The starting point – the legal market is competitive and most lawyers understand that there is a reality whereby clients view things differently and seek perceived proportionality on costs. Knowing this and being able to achieve what a client wants can present difficulties.
I was reviewing recent and important new case law this morning and came across an interesting professional negligence court decision involving solicitors. In the case in question, the client successfully sued her lawyers claiming some £15 million for negligent advice on a shareholders agreement. The issue in that case was whether the duty is less on the law firm where the client has a good degree of pre-existing knowledge of business and possibly legal issues. It’s worth a read, but the case in turn reminded me (as the case was cited) of a case from 2011 which is the subject of this post.
If a client sets a limited budget for advice, what happens if the advice is limited by the budget ?
My department are approached very regularly by prospective clients who explain that they have an agreement and simply want an overview of it on a limited budget. If course we understand fully where the client is coming from – they want the assurance of a trained eye but without spending fortunes. Completely understandable.
However, most contracts are not entirely straightforward – no off the shelf contract is likely to cover the same situation as the client has, clients often don’t understand the implications of clauses in a contract and items may need to be negotiated. What starts out as as a simple review rarely ends up like that, and whilst it’s tempting to blame the lawyers, that’s rarely the real reason.
The case of Inventors Friend Ltd v Leathes Prior (a firm) from 2011 is a very good example of the above and definitely worth a read in full – in summary, here’s what happened and the outcome :-
- the client was an inventor and his business had intellectual property which it wanted to leverage
- the client approached the law firm and asked them to “look over” agreements associated with licensing and distributing the invention
- the law firm advised that it would be impossible to do any worthwhile work whatsoever for £150.00 plus VAT and they would need a budget of at least £500.00 plus VAT just to offer some comments on the draft documents
- due to the very limited budget, representing only a few hours of the experienced lawyer’s time, no formal retainer agreement was sent, presumably because even to draft this in a meaningful way, to make clear what may or may not be included in the retainer, would have taken some time
- The agreement between the client and 3rd party went backwards and forwards several times (this aspect did not involve the lawyers as it was agreed that the client would deal with this aspect)

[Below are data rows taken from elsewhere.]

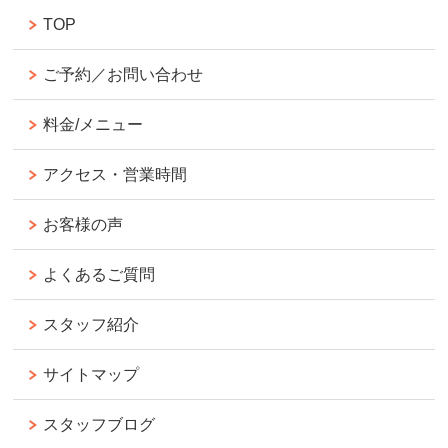
TOP
ご予約／お問い合わせ
料金/メニュー
アクセス・営業時間
お客様の声
よくあるご質問
スタッフ紹介
サイトマップ
スタッフブログ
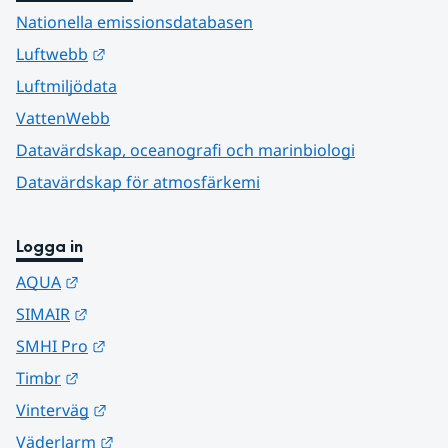
Nationella emissionsdatabasen
Länk till annan webbplats.
Luftwebb
Luftmiljödata
VattenWebb
Datavärdskap, oceanografi och marinbiologi
Datavärdskap för atmosfärkemi
Logga in
Länk till annan webbplats.
AQUA
Länk till annan webbplats.
SIMAIR
Länk till annan webbplats.
SMHI Pro
Länk till annan webbplats.
Timbr
Länk till annan webbplats.
Vinterväg
Länk till annan webbplats.
Väderlarm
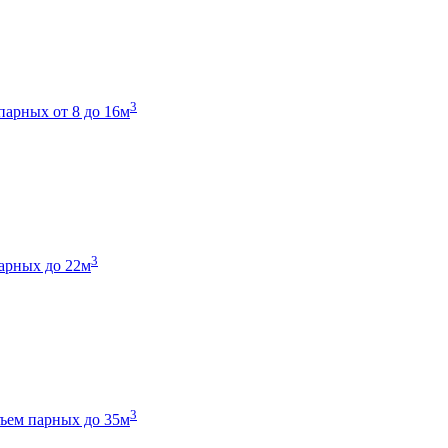
3
парных от 8 до 16м
3
арных до 22м
3
ъем парных до 35м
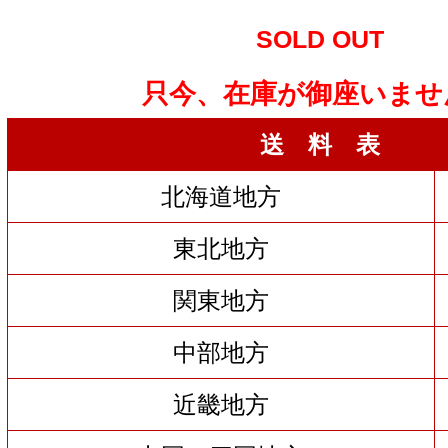
SOLD OUT
只今、在庫が御座いませ
送 料 表
北海道地方
東北地方
関東地方
中部地方
近畿地方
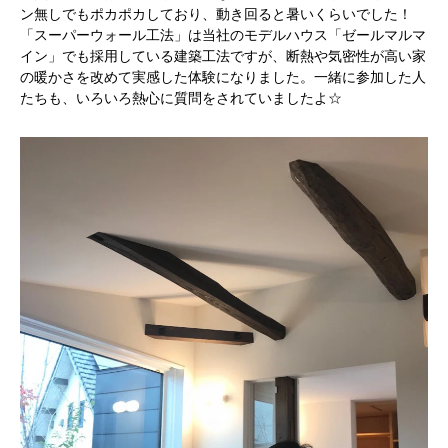
ン無しでもポカポカしており、動き回ると暑いくらいでした！
「スーパーウォール工法」は当社のモデルハウス「ゼールマルマ
イン」でも採用している建築工法ですが、断熱や気密性が高い家
の暖かさを改めて実感した体験になりました。一緒に参加した人
たちも、いろいろ熱心に質問をされていましたよ☆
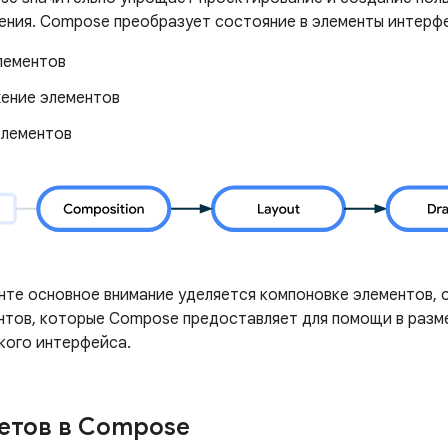
ения. Compose преобразует состояние в элементы интерф
лементов
ение элементов
элементов
нте основное внимание уделяется компоновке элементов, 
нтов, которые Compose предоставляет для помощи в раз
кого интерфейса.
етов в Compose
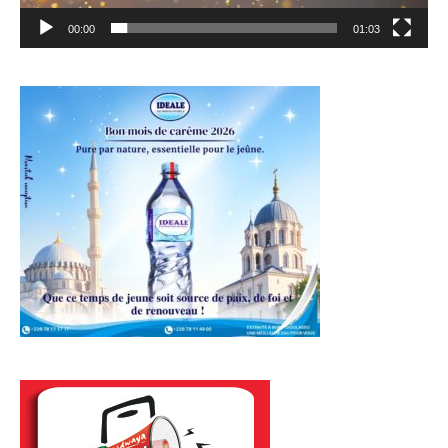
00:00
01:03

- the agreement ended up not including sufficient protections for the client
- the client sued the lawyers
The most important part iof the judgment, dealing with the extent of the retainer between the solicitors and client, says this (Mr Chadd is the lawyer and Mr Saunders the client) :-
” was boxed in by the budget of £500 agreed by Mr Saunders. He was also on the back foot since Leathes Prior was not involved in negotiating with the other side; Mr Saunders kept that aspect firmly to himself. Unfortunately Mr Chadd set the budget for the review of the two agreements without seeing them. Mr Saunders’ original figure of £150 was fantasy, but Mr Chadd then agreed to a considerable underestimate. The amount of work the firm needed to undertake was patently in excess of the budget … a leading commentary on this area of law concludes that, despite suggestions that low priced legal services should attract a lower standard of care, the point remains undecided: M Simpson (ed), Professional Negligence and Liability, London, Informa, para. 9.1.24. In my view where solicitors undertake work at a specific fee they are “generally speaking” obliged to complete the work, to the ordinary standard of care, even if it has become unremunerative. “
The above perfectly encapsulates the problem – if a solicitor, with the experience of knowing that few contracts end up as a simple issue of “looking it over” quotes definitively, he or she will usually quote a high fee which will put the client off. If the solicitor estimates fees, reserving the right to increase the fee, the client, for understandable reasons, doesn’t like this. If the solicitor takes the case on for a low fee, even where the evidence suggests the retainer is limited, the solicitor will be expected to do what it takes to do the work properly, even if this means a huge loss, or he or she will be negligent. In this latter category, with due respect to the law of negligence and Judges, it appears that the law is out of touch with reality.
Clients may come away from reading the above thinking that it’s a good idea to nail the solicitor down to the lowest fee, because the solicitor will still be negligent even if unable to do the work properly on a budget. However, as a client, do you really ant all the hassle, stress and risk of suing your solicitor later on ? In reality, it is the old truism that you get what you pay for that’s worth remembering.